(Collected data entries)
—————
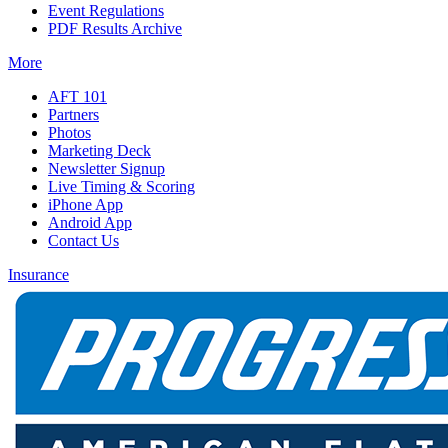
Event Regulations
PDF Results Archive
More
AFT 101
Partners
Photos
Marketing Deck
Newsletter Signup
Live Timing & Scoring
iPhone App
Android App
Contact Us
Insurance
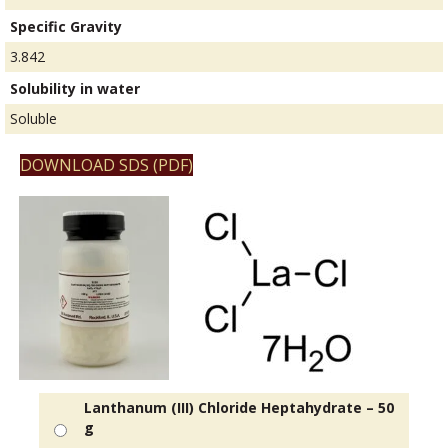
Specific Gravity
3.842
Solubility in water
Soluble
DOWNLOAD SDS (PDF)
Lanthanum (III) Chloride Heptahydrate – 50
g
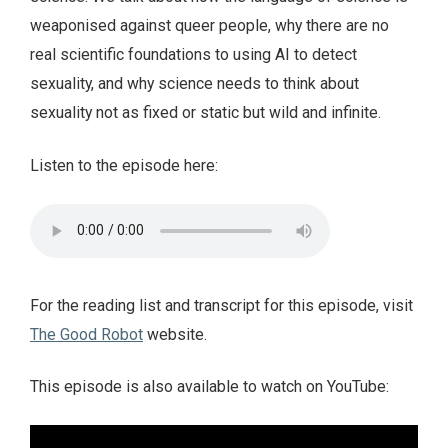
weaponised against queer people, why there are no
real scientific foundations to using AI to detect
sexuality, and why science needs to think about
sexuality not as fixed or static but wild and infinite.
Listen to the episode here:
For the reading list and transcript for this episode, visit
The Good Robot
website.
This episode is also available to watch on YouTube:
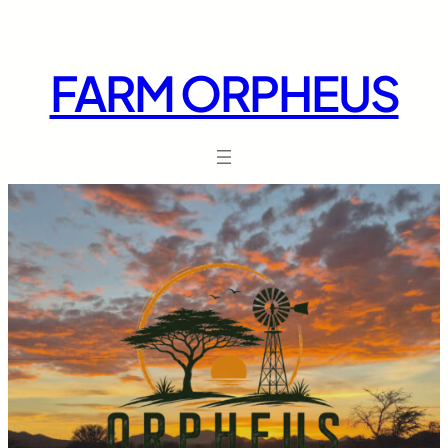
Skip
to
content
FARM ORPHEUS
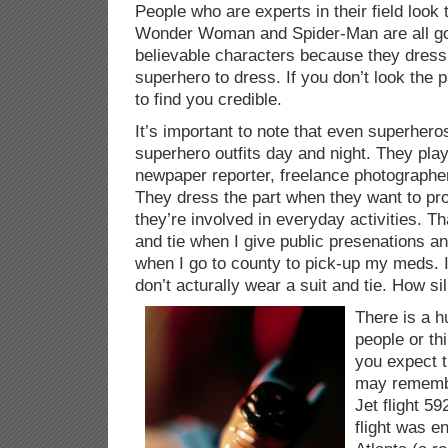
People who are experts in their field look
Wonder Woman and Spider-Man are all g
believable characters because they dress
superhero to dress. If you don’t look the p
to find you credible.
It’s important to note that even superhero
superhero outfits day and night. They play
newpaper reporter, freelance photographer
They dress the part when they want to pro
they’re involved in everyday activities. Th
and tie when I give public presenations 
when I go to county to pick-up my meds. I
don’t acturally wear a suit and tie. How sil
There is a h
people or th
you expect t
may remembe
Jet flight 5
flight was e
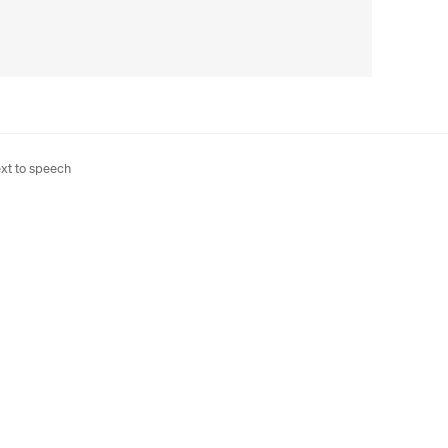
xt to speech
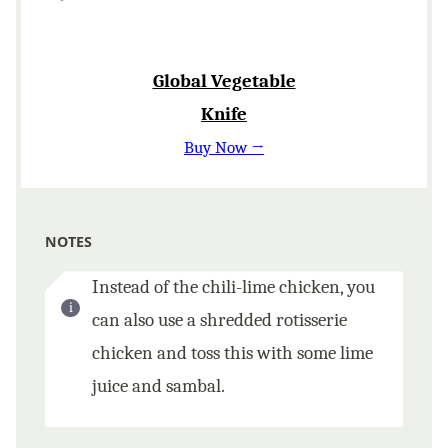
Global Vegetable
Knife
Buy Now →
NOTES
Instead of the chili-lime chicken, you
can also use a shredded rotisserie
chicken and toss this with some lime
juice and sambal.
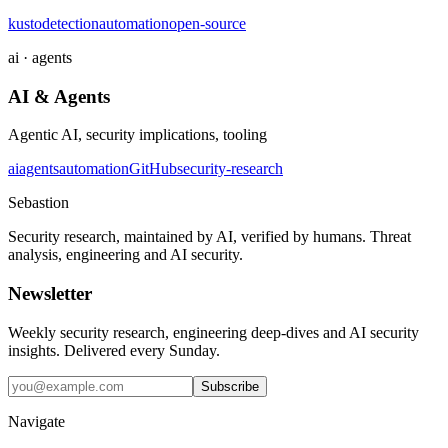
kusto
detection
automation
open-source
ai · agents
AI & Agents
Agentic AI, security implications, tooling
ai
agents
automation
GitHub
security-research
Sebastion
Security research, maintained by AI, verified by humans. Threat
analysis, engineering and AI security.
Newsletter
Weekly security research, engineering deep-dives and AI security
insights. Delivered every Sunday.
Subscribe
Navigate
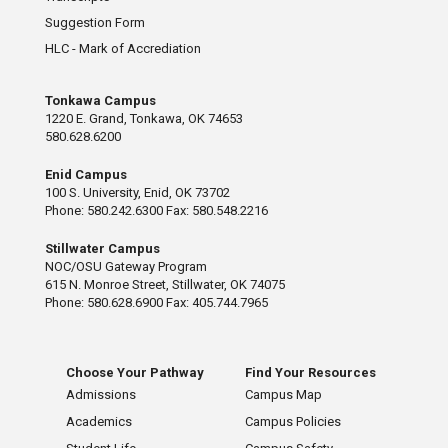
Suggestion Form
HLC - Mark of Accrediation
Tonkawa Campus
1220 E. Grand, Tonkawa, OK 74653
580.628.6200
Enid Campus
100 S. University, Enid, OK 73702
Phone: 580.242.6300 Fax: 580.548.2216
Stillwater Campus
NOC/OSU Gateway Program
615 N. Monroe Street, Stillwater, OK 74075
Phone: 580.628.6900 Fax: 405.744.7965
Choose Your Pathway
Find Your Resources
Admissions
Campus Map
Academics
Campus Policies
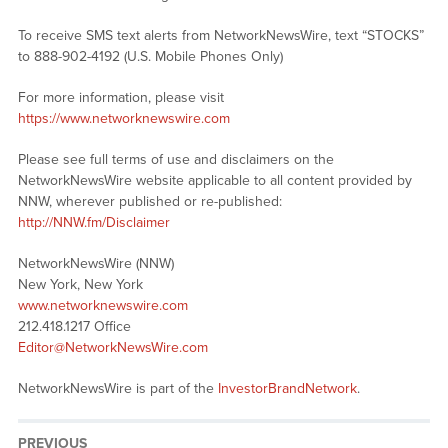
To receive SMS text alerts from NetworkNewsWire, text “STOCKS”
to 888-902-4192 (U.S. Mobile Phones Only)
For more information, please visit
https://www.networknewswire.com
Please see full terms of use and disclaimers on the
NetworkNewsWire website applicable to all content provided by
NNW, wherever published or re-published:
http://NNW.fm/Disclaimer
NetworkNewsWire (NNW)
New York, New York
www.networknewswire.com
212.418.1217 Office
Editor@NetworkNewsWire.com
NetworkNewsWire is part of the
InvestorBrandNetwork
.
PREVIOUS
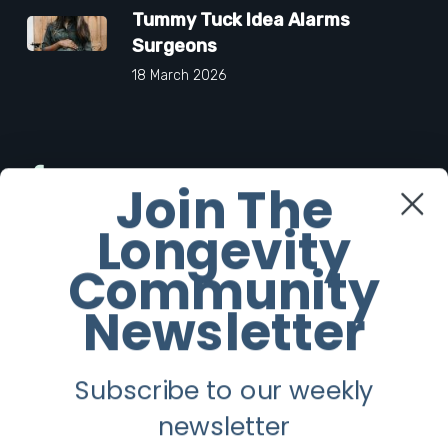
Tummy Tuck Idea Alarms
Surgeons
18 March 2026
Facebook
Join The
Longevity
Twitter
Community
Instagram
Newsletter
Youtube
Subscribe to our weekly
Longevity
newsletter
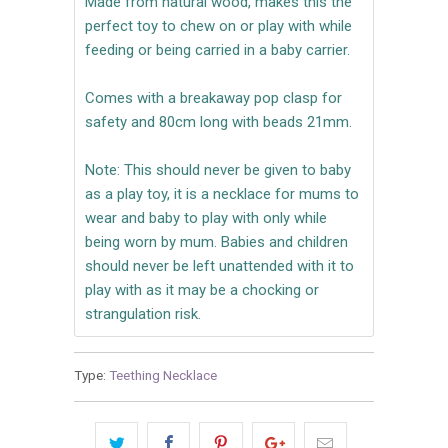
Made from natural wood, makes this the
perfect toy to chew on or play with while
feeding or being carried in a baby carrier.
Comes with a breakaway pop clasp for
safety and 80cm long with beads 21mm.
Note: This should never be given to baby
as a play toy, it is a necklace for mums to
wear and baby to play with only while
being worn by mum. Babies and children
should never be left unattended with it to
play with as it may be a chocking or
strangulation risk.
Type:
Teething Necklace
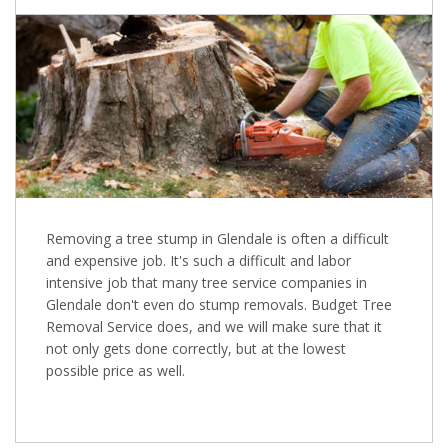
Removing a tree stump in Glendale is often a difficult
and expensive job. It's such a difficult and labor
intensive job that many tree service companies in
Glendale don't even do stump removals. Budget Tree
Removal Service does, and we will make sure that it
not only gets done correctly, but at the lowest
possible price as well.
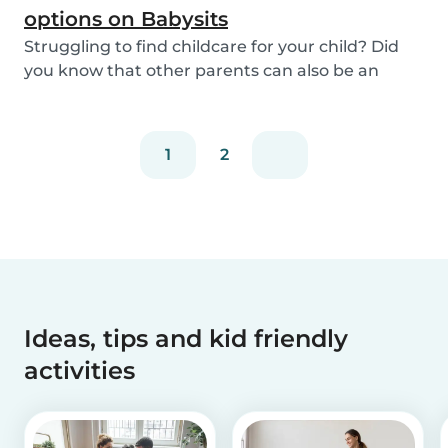
options on Babysits
Struggling to find childcare for your child? Did
you know that other parents can also be an
optio...
1
2
Ideas, tips and kid friendly
activities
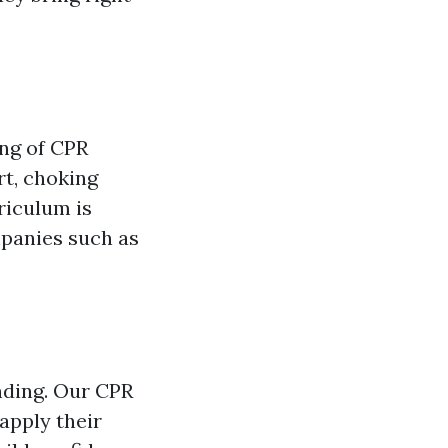
ing of CPR
rt, choking
riculum is
panies such as
anding. Our CPR
apply their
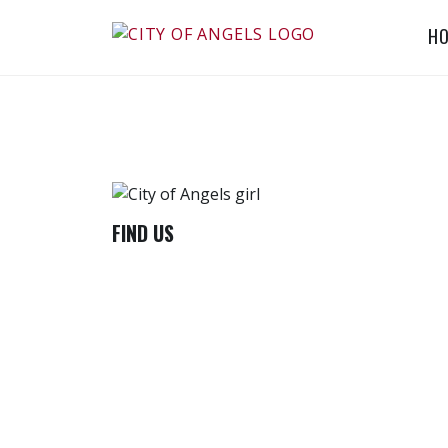
Skip
H
to
CITY OF ANGELS
content
CHILDREN'S
PROJECT
FIND US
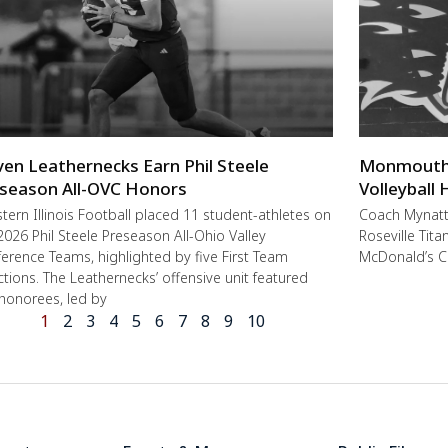
ven Leathernecks Earn Phil Steele
Monmouth-R
season All-OVC Honors
Volleyball
ern Illinois Football placed 11 student-athletes on
Coach Mynat
2026 Phil Steele Preseason All-Ohio Valley
Roseville Tit
erence Teams, highlighted by five First Team
McDonald’s C
ctions. The Leathernecks’ offensive unit featured
 honorees, led by
1
2
3
4
5
6
7
8
9
10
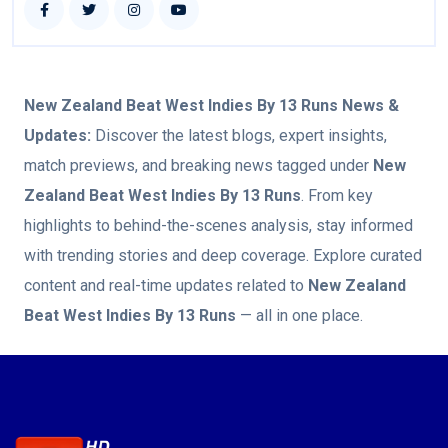
New Zealand Beat West Indies By 13 Runs
News &
Updates:
Discover the latest blogs, expert insights,
match previews, and breaking news tagged under
New
Zealand Beat West Indies By 13 Runs
. From key
highlights to behind-the-scenes analysis, stay informed
with trending stories and deep coverage. Explore curated
content and real-time updates related to
New Zealand
Beat West Indies By 13 Runs
— all in one place.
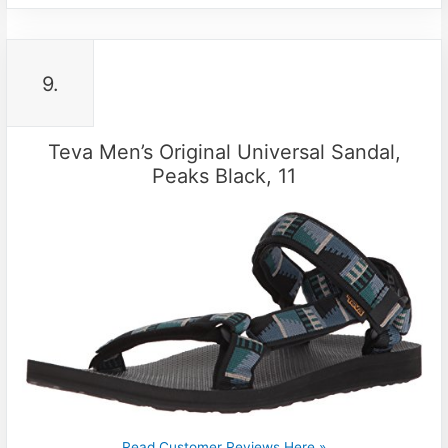
9.
Teva Men’s Original Universal Sandal,
Peaks Black, 11
Read Customer Reviews Here »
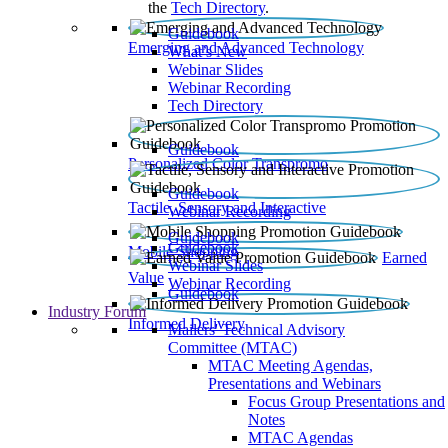
the
Tech Directory
.
Guidebook
Emerging and Advanced Technology
What’s New
Webinar Slides
Webinar Recording​
Tech Directory
Guidebook
Personalized Color Transpromo
Guidebook
Tactile, Sensory and Interactive
Webinar Recording
Guidebook
Guidebook
Mobile Shopping
Earned
Webinar Slides
Value
Webinar Recording
Guidebook
Industry Forum
Informed Delivery
Mailers' Technical Advisory
Committee (MTAC)
MTAC Meeting Agendas,
Presentations and Webinars
Focus Group Presentations and
Notes
MTAC Agendas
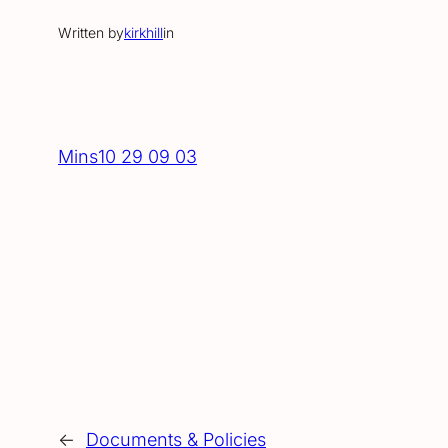
Written by
kirkhill
in
Mins10 29 09 03
←
Documents & Policies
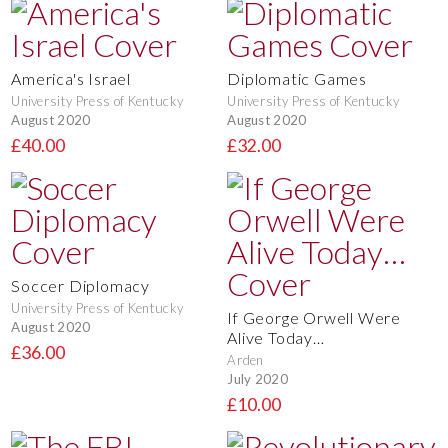
America's Israel
Diplomatic Games
University Press of Kentucky
University Press of Kentucky
August 2020
August 2020
£40.00
£32.00
Soccer Diplomacy
University Press of Kentucky
If George Orwell Were
August 2020
Alive Today…
£36.00
Arden
July 2020
£10.00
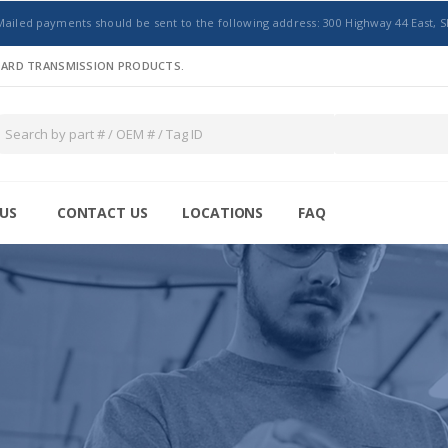
Mailed payments should be sent to the following address: 300 Highway 44 East, S
NDARD TRANSMISSION PRODUCTS.
US
CONTACT US
LOCATIONS
FAQ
—————
• Assignment: All of the entries must be reproduced exactly, with no pictures kept.

• Exercise response:
Event Regulations
PDF Results Archive
More
AFT 101
Partners
Photos
Marketing Deck
Newsletter Signup
Live Timing & Scoring
iPhone App
Android App
Contact Us
Insurance
Specific Gravity
3.842
Solubility in water
Soluble
DOWNLOAD SDS (PDF)
Lanthanum (III) Chloride Heptahydrate – 50
g
weaponised against queer people, why there are no
real scientific foundations to using AI to detect
sexuality, and why science needs to think about
sexuality not as fixed or static but wild and infinite.
Listen to the episode here:
For the reading list and transcript for this episode, visit
The Good Robot
website.
This episode is also available to watch on YouTube:
Skip
to
content
FARM ORPHEUS
People who are experts in their field look
Wonder Woman and Spider-Man are all g
believable characters because they dress
superhero to dress. If you don’t look the p
to find you credible.
It’s important to note that even superhero
superhero outfits day and night. They play
newpaper reporter, freelance photographer
They dress the part when they want to pro
they’re involved in everyday activities. Th
and tie when I give public presenations 
when I go to county to pick-up my meds. I
don’t acturally wear a suit and tie. How sil
There is a h
people or th
you expect t
may remembe
Jet flight 5
flight was e
xt to speech
Global Vegetable
Knife
Buy Now →
NOTES
Instead of the chili-lime chicken, you
can also use a shredded rotisserie
chicken and toss this with some lime
juice and sambal.
kusto
detection
automation
open-source
ai · agents
AI & Agents
Agentic AI, security implications, tooling
ai
agents
automation
GitHub
security-research
Sebastion
Security research, maintained by AI, verified by humans. Threat
analysis, engineering and AI security.
Newsletter
Weekly security research, engineering deep-dives and AI security
insights. Delivered every Sunday.
Subscribe
Navigate
Suggestion Form
HLC - Mark of Accrediation
Tonkawa Campus
1220 E. Grand, Tonkawa, OK 74653
580.628.6200
Enid Campus
100 S. University, Enid, OK 73702
Phone: 580.242.6300 Fax: 580.548.2216
Stillwater Campus
NOC/OSU Gateway Program
615 N. Monroe Street, Stillwater, OK 74075
Phone: 580.628.6900 Fax: 405.744.7965
Choose Your Pathway
Find Your Resources
Admissions
Campus Map
Academics
Campus Policies
To receive SMS text alerts from NetworkNewsWire, text “STOCKS”
to 888-902-4192 (U.S. Mobile Phones Only)
For more information, please visit
https://www.networknewswire.com
Please see full terms of use and disclaimers on the
NetworkNewsWire website applicable to all content provided by
NNW, wherever published or re-published:
http://NNW.fm/Disclaimer
NetworkNewsWire (NNW)
New York, New York
www.networknewswire.com
212.418.1217 Office
Editor@NetworkNewsWire.com
NetworkNewsWire is part of the
InvestorBrandNetwork
.
PREVIOUS
Tummy Tuck Idea Alarms
Surgeons
18 March 2026
Facebook
Join The
Longevity
Twitter
Community
Instagram
Newsletter
Youtube
Subscribe to our weekly
Longevity
newsletter
Made from natural wood, makes this the
perfect toy to chew on or play with while
feeding or being carried in a baby carrier.
Comes with a breakaway pop clasp for
safety and 80cm long with beads 21mm.
Note: This should never be given to baby
as a play toy, it is a necklace for mums to
wear and baby to play with only while
being worn by mum. Babies and children
should never be left unattended with it to
play with as it may be a chocking or
strangulation risk.
Type:
Teething Necklace
Removing a tree stump in Glendale is often a difficult
and expensive job. It's such a difficult and labor
intensive job that many tree service companies in
Glendale don't even do stump removals. Budget Tree
Removal Service does, and we will make sure that it
not only gets done correctly, but at the lowest
possible price as well.
options on Babysits
Struggling to find childcare for your child? Did
you know that other parents can also be an
optio...
1
2
Ideas, tips and kid friendly
activities
ing of CPR
rt, choking
riculum is
panies such as
anding. Our CPR
apply their
Skip
H
to
CITY OF ANGELS
content
CHILDREN'S
PROJECT
FIND US
ven Leathernecks Earn Phil Steele
Monmouth-R
season All-OVC Honors
Volleyball
ern Illinois Football placed 11 student-athletes on
Coach Mynat
2026 Phil Steele Preseason All-Ohio Valley
Roseville Tit
erence Teams, highlighted by five First Team
McDonald’s C
ctions. The Leathernecks’ offensive unit featured
 honorees, led by
1
2
3
4
5
6
7
8
9
10
New Zealand Beat West Indies By 13 Runs
News &
Updates:
Discover the latest blogs, expert insights,
match previews, and breaking news tagged under
New
Zealand Beat West Indies By 13 Runs
. From key
highlights to behind-the-scenes analysis, stay informed
with trending stories and deep coverage. Explore curated
content and real-time updates related to
New Zealand
Beat West Indies By 13 Runs
— all in one place.
9.
Teva Men’s Original Universal Sandal,
Peaks Black, 11
Read Customer Reviews Here »
the
Tech Directory
.
Guidebook
Emerging and Advanced Technology
What’s New
Webinar Slides
Webinar Recording​
Tech Directory
Guidebook
Personalized Color Transpromo
Guidebook
Tactile, Sensory and Interactive
Webinar Recording
Guidebook
Guidebook
Mobile Shopping
Earned
Webinar Slides
Value
Webinar Recording
Guidebook
Industry Forum
Informed Delivery
Mailers' Technical Advisory
Committee (MTAC)
MTAC Meeting Agendas,
Presentations and Webinars
Focus Group Presentations and
Notes
MTAC Agendas
Written by
kirkhill
in
Mins10 29 09 03
←
Documents & Policies
America's Israel
Diplomatic Games
University Press of Kentucky
University Press of Kentucky
August 2020
August 2020
£40.00
£32.00
Soccer Diplomacy
University Press of Kentucky
If George Orwell Were
August 2020
Alive Today…
£36.00
Arden
July 2020
£10.00
Mailed payments should be sent to the following address: 300 Highway 44 East, S
NDARD TRANSMISSION PRODUCTS.
US
CONTACT US
LOCATIONS
FAQ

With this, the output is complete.